For example, the technology stack of domestic companies is relatively simple! For example, the company’s main language is Java,.NET,PHP, etc., other languages are just auxiliary! There aren’t usually two, or even three, dominant languages!

Suppose a company’s dominant language is Java! It may take 10 people to develop a system. That company can recruit 5 or 6 average, 2 or 3 good, 1 awesome! All the company has to do is hold on to that jackass! If someone leaves, someone else just takes over!

And if each service uses a different language, then one system uses three or so languages, so you have to have a good command of each language, right? For every language, the company has to have a better one, right? Cost is high not to say, difficulty is also big many!

Fault tolerance

The system is divided into services according to the business. Compared with single applications, more systems are running, and the probability of unavailability of the system as a whole is reduced, but the probability of problems in a single service is increased. This requires a microservice system to have better fault tolerance than a single application!

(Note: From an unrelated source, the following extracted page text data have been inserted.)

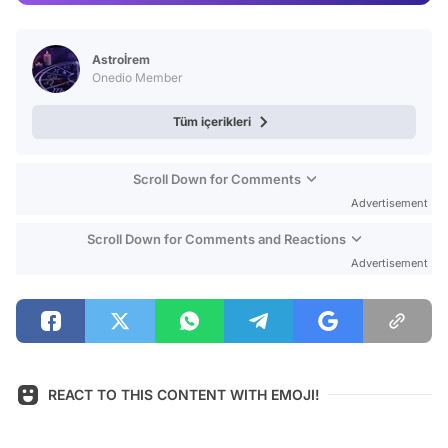
Video
Test
Astroİrem
Onedio Member
Tüm içerikleri
Scroll Down for Comments
Advertisement
Scroll Down for Comments and Reactions
Advertisement
REACT TO THIS CONTENT WITH EMOJI!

Any service can fail due to vendor unreliability, and the client needs to optimize its response to this scenario as much as possible. This is a disadvantage compared to a monolithic architecture because it introduces additional complexity. This will keep the microservices team focused on the user experience in the event of a service failure.

Because a service can fail at any time, it is important to quickly detect faults and even automatically recover from changes. Microservices applications place real-time monitoring at all stages of the application, detecting architectural elements (requests received per second to the database) and business-related metrics (orders received per minute). Monitoring systems can provide an early failure warning system for development teams to follow up and investigate.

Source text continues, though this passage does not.